Targeting DNA Repair Function of Breast Cancer Stem Cells

Institution: Scripps Research Institute
Investigator(s): Xiaohua Wu, Ph.D. -
Award Cycle: 2009 (Cycle 15) Grant #: 15IB-0051 Award: $284,660
Award Type: IDEA
Research Priorities
Detection, Prognosis and Treatment>Innovative Treatment Modalities: search for a cure



Initial Award Abstract (2009)

Recurrence and treatment-resistant metastasis are the major cause of mortality in breast cancer patients. According to the cancer stem cell theory, a rare breast cancer stem cell population drives tumor growth and metastasis. It is critical to eradicate breast cancer stem cells for successful treatment. Current studies suggest that breast cancer stem cells or tumor initiating cells are more resistant to chemotherapy drugs and radiation by virtue of elevated repair capacity. Therefore, modulation of DNA damage response network to minimize repair function of breast cancer stem cells can potentially sensitize these cells to chemotherapy drugs and radiation.

The unique mechanisms of DNA repair pathways of breast cancer stem cells are unknown. In our first aim, we propose to use our breast cancer stem cell-based model and assay systems to identify targets in the DNA repair pathways that can be used to sensitize breast cancer stem cells to chemotherapy and radiotherapy. For these studies, we will use a high-throughput method adapted for breast cancer stem cells to screen a human RNA interference (RNAi) library and identify targets, which are suitable for drug design and development in the future. Our second aim is to test the effect of histone deacetylase (HDAC) inhibitors in sensitizing breast cancer stem cells to chemotherapy drugs and radiation. For these studies we will evaluate the efficacy of HDAC inhibitors to sensitize breast cancer stem cells to chemotherapy drugs and radiation using both cell-culture and animal models.
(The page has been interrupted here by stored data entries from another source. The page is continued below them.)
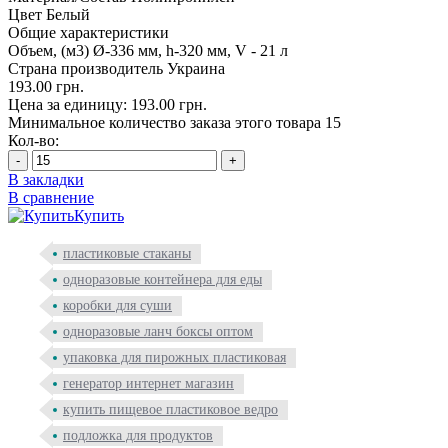
Цвет
Белый
Общие характеристики
Объем, (м3)
Ø-336 мм, h-320 мм, V - 21 л
Страна производитель
Украина
193.00 грн.
Цена за единицу: 193.00 грн.
Минимальное количество заказа этого товара 15
Кол-во:
-
+
В закладки
В сравнение
Купить
пластиковые стаканы
одноразовые контейнера для еды
коробки для суши
одноразовые ланч боксы оптом
упаковка для пирожных пластиковая
генератор интернет магазин
купить пищевое пластиковое ведро
подложка для продуктов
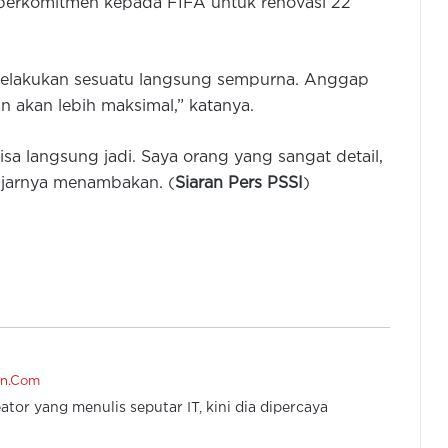
 berkomitmen kepada FIFA untuk renovasi 22
a melakukan sesuatu langsung sempurna. Anggap
 akan lebih maksimal,” katanya.
Pemkot Tangerang Beri Bonus
Peraih Emas di Popda XII Banten
Rp25 Juta dan Beasiswa Kuliah
a langsung jadi. Saya orang yang sangat detail,
 ujarnya menambakan. (
Siaran Pers PSSI
)
Gubernur Tutup Popda XII Banten,
Kota Tangerang Jadi Juara Umum
Raih 265 Medali
Andra Soni Buka Popda XII dan
Peparpeda IX Provinsi Banten di
Cilegon
Pj Sekda Lepas 428 Atlet Kontingen
en.Com
Cilegon Ke Popda XII Provinsi
ator yang menulis seputar IT, kini dia dipercaya
Banten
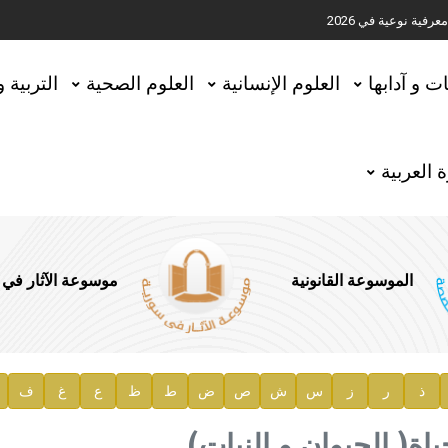
ية نوعية في 2026
تحقيق المخطوطات في العاصمة القطرية الدوحة
ات و آدابها
العلوم الإنسانية
العلوم الصحية
التربية 
 العربية
الموسوعة القانونية
موسوعة الآثار في
ذ
ر
ز
س
ش
ص
ض
ط
ظ
ع
غ
ف
ية
ياة( الحيوان و النبات)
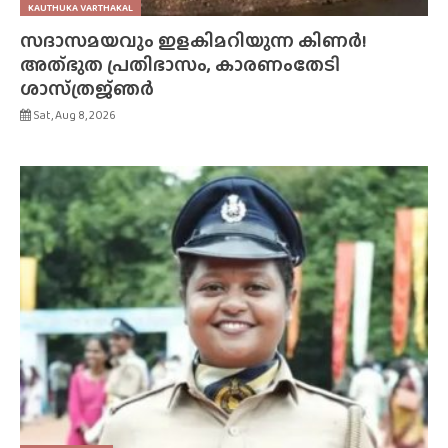
KAUTHUKA VARTHAKAL
സദാസമയവും ഇളകിമറിയുന്ന കിണർ!
അത്‌ഭുത പ്രതിഭാസം, കാരണംതേടി
ശാസ്‌ത്രജ്‌ഞർ
Sat, Aug 8, 2026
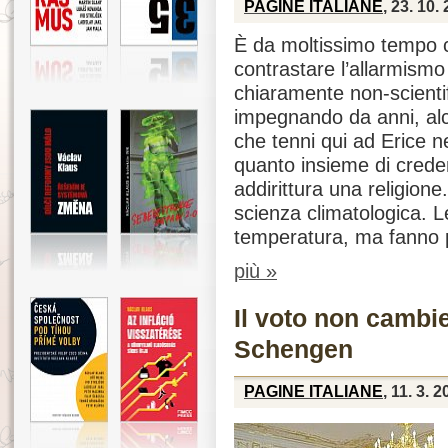
PAGINE ITALIANE
, 23. 10.
È da moltissimo tempo c
contrastare l’allarmismo 
chiaramente non-scientifi
impegnando da anni, alc
che tenni qui ad Erice ne
quanto insieme di crede
addirittura una religion
scienza climatologica. L
temperatura, ma fanno p
più »
Il voto non cambie
Schengen
PAGINE ITALIANE
, 11. 3. 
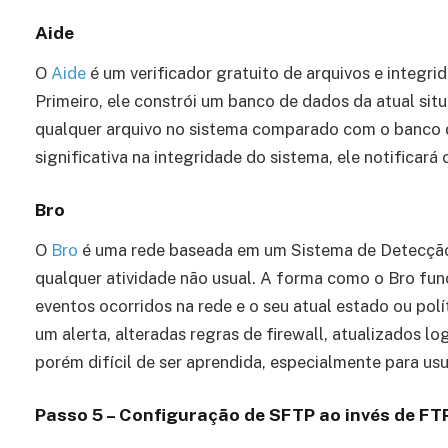
Aide
O
Aide
é um verificador gratuito de arquivos e integri
Primeiro, ele constrói um banco de dados da atual situ
qualquer arquivo no sistema comparado com o banco 
significativa na integridade do sistema, ele notificará 
Bro
O
Bro
é uma rede baseada em um Sistema de Detecção d
qualquer atividade não usual. A forma como o Bro func
eventos ocorridos na rede e o seu atual estado ou polí
um alerta, alteradas regras de firewall, atualizados lo
porém difícil de ser aprendida, especialmente para us
Passo 5 – Configuração de SFTP ao invés de FT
Compromising DNA repair ability may be an effective way to reverse the resistance of breast cancer stem cells to chemo- and radiation therapy. If promising HDAC inhibitors are identified, they will be used in new clinical trials for breast cancer treatments. In addition, our proposed high throughput screening and assays can be adapted to other studies to advance breast cancer stem cell research.




Final Report (2010)

Breast cancer continues to be the second leading cause of cancer death in American women. High mortality is mainly due to relapse from therapy-resistant cancer cells. Discovering effective treatment is thus urgent for improving survival rate. Based on substantial evidence, it has been suggested that a rare breast cancer stem (tumor initiating) cell population exists in breast tumors. This population is capable of self-renewing and driving tumor growth and metastasis. It is thus critical to eradicate breast cancer stem cells for successful treatment.

Chemotherapy drugs and radiation kill cancer cells by generating DNA damage and cells die when they fail to repair the damage. We and others found that breast cancer stem cells have higher capability to repair DNA lesions generated by various chemotherapy drugs and radiation, which is one of the major reasons for the resistance to chemotherapy and radiation therapy. We hypothesize that modulation of DNA damage response network to minimize repair function of breast cancer stem cells can potentially sensitize these cells to chemotherapy drugs and radiation.

The unique mechanisms of DNA repair pathways in breast cancer stem cells are unknown. We proposed to use breast cancer stem cell-based model and assay systems to identify targets in the DNA repair pathways that can be used to sensitize breast cancer stem cells to chemotherapy and radiotherapy. By using the human RNA interference (RNAi) approach, we identified several targets in the DNA repair pathways promoting the repair activities in breast cancer stem cells. These pathways include: already recognized DNA repair pathways (e.g. PARP1), chromatin remodeling (e.g. HDAC1,2), and “stemness” factors (e.g., Notch4). In additional work, we examined multiple clinical trial stage HDAC inhibitors to sensitize breast cancer stem cells to chemo-drugs and radiation. We also found that the "combined treatment" using HDAC inhibitors and newly identified "targets" can achieve synergistic effects to sensitize breast cancer stem cells to radiation and chemo-drugs.

Targeting breast cancer stem cells may provide a way to prevent recurrence and have a huge impact on breast cancer treatment. Our research thus has a great potential leading to new therapeutic interventions for the effective treatment of breast cancer.